Both hedge funds and private equity are traditionally the investment vehicles for investors with resources far above most of us; as for investing in the actual physical possession of timber, except for those who want to fill their basements with lots of fireplace logs, I'm not sure how practical that is, either.

There's a chapter on what international institutions such as the International Monetary Fund should do in the new environment; that kind of stuff always goes down well among the global, inner-party super elite that are always jetting from one international financial cattle call to another, but everybody knows that entreaties like this are only international financial organization onanism, since it is still just the US Treasury and US Federal Reserve that are the world's only real economic powers.

There is counsel that investors should better protect themselves with "tail insurance"; or cover against highly unexpected and unplanned for financial circumstances. I suppose that's good advice, but, since we are currently suffering through some very unexpected and unplanned for financial circumstances, these days the option positions that would constitute "tail insurance" are very expensive. Such advice would have been highly valuable in 2005-06, back when nobody thought they needed it.

All in all, when finishing the book, I felt very little more enlightened or informed than I was when I picked it up. It was almost as if I had just attended a meeting of one of those local Rotary or business groups, where a junior economics professor at the local community college has been invited to give a talk on the current business and economics environment.

The fuzzy-faced academic gets a free chicken dinner and maybe a few bucks thrown his way for his efforts; the local businessmen, much like many of the readers of El-Erian's book, get to think of themselves, if only for just a few hours, as important local community leaders and entrepreneurs, veritable modern day Medici's, rather than just soda machine vendors and plumbing supply salesmen.
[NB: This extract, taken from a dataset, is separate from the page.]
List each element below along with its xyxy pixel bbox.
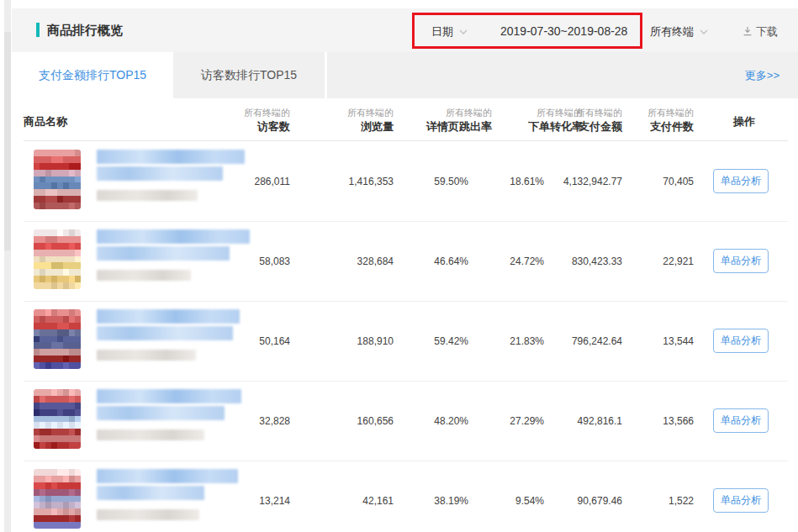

Do you know what I'd like to see in an investment book? I'd like to see one that answers the eternal conundrum I refered to above - when to sell. Specifically, if an investment turns against you, should you sell out early and cut your losses, knowing full well that the day after you sell your investment could very well turn around and head for new highs that you won't participate in? Or hold on, hope for the turnaround, knowing full well that you're continuing to expose yourself to the possibility of a total loss, a possibility that has lately become a reality for many, if not most, of the investors in the stocks of the companies of the world financial system?

The answer of this question won't be the same for everyone, and it will change over time, and as market volatility surges and ebbs-a key factor in its complexity. When someone does answer it, in that review, I will (from Psalm 130 of the Old Testament), "Praise the Lord, you his angels, you mighty ones who do his bidding, who obey his word."

Until then, and even after reading When Markets Collide - Investment Strategies for the Age of Global Economic Change, you'll still be just another guy sitting on a park bench eating lunch.
When Markets Collide - Investment Strategies for the Age of Global Economic Change by Mohammed El-Erian. McGraw-Hill, 2008. ISBN-10: 0071592814. Price US$27.95, 304 pages.